Well, while I am here I’ll do the work –

and what’s the Work?

To ease the pain of living.

Everything else, drunken

dumbshow.

As a survivor, I have done a lot of the Work, but I have also come to realise that there is a belief surrounding this Work that is perpetuated by the 8 week groups, the therapeutic goals prescribed by insurance payments, the “happily ever after” narrative that we inhale daily. This belief is that when you do the Work, and you do it sufficiently well, the Work will be done. When it is done, you will then step into the stream of the happily and ever after.

This is a giant lie that we’re all selling ourselves. We have built to mythic proportions the hero’s journey, the narrative that a Survivor is someone who has overcome. Overcome suggests an endpoint, a ceasing, an arrival after which there is no more Work to be done. Overcome says that you will reach a stage where your past, your wounds, your pain will be healed, completely and irrevocably.

Instead, it seems more real to say that the Survivor has all the symptoms of a phantom limb. The wound is healed. There is a scar. But that isn’t the sum of the Work, just the beginning.

The Work is dealing with the burning sensation in your pelvis even though you haven’t suffered that particular pain in years. It’s waking in the night to the memory you thought you’d erased. It’s seeing the same mistakes played out time and again when you believed it was over.

Is It ever really over? Why do we expect it will be? Do we expect survivors of war and bombings to be stop flinching when they hear a loud car start?
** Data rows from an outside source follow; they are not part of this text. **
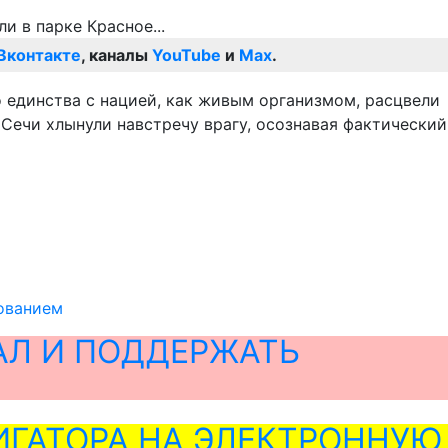
Вконтакте
, каналы
YouTube
и
Max
.
 единства с нацией, как живым организмом, расцвели
Сечи хлынули навстречу врагу, осознавая фактический
гованием
АЛ И ПОДДЕРЖАТЬ
ГАТОРА НА ЭЛЕКТРОННУЮ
Will a veteran never again wake up in a sweat after yet another dream where his friend is blown up in front of his eyes? Studies seem to suggest that is an irrational expectation, and society seems to be more accepting of the ongoing consequences of this sort of physical and psychic trauma.

Why do we expect this to be different for survivors of different types of war? Why do we expect that the vestiges of sexual assault and molestation, of boundary erasure and manipulative love, will magically disappear because someone has been doing the Work?

I certainly had that expectation for myself. I truly believed that I would one day be “free.” Heaven knows I prayed for it often enough. To never again smell something that brings up overpowering waves of nausea. To not jump when someone comes up behind me. To not feel my body go numb when physicality becomes overwhelming. I’m still waiting for this freedom to arrive, and I have begun to expect it never will.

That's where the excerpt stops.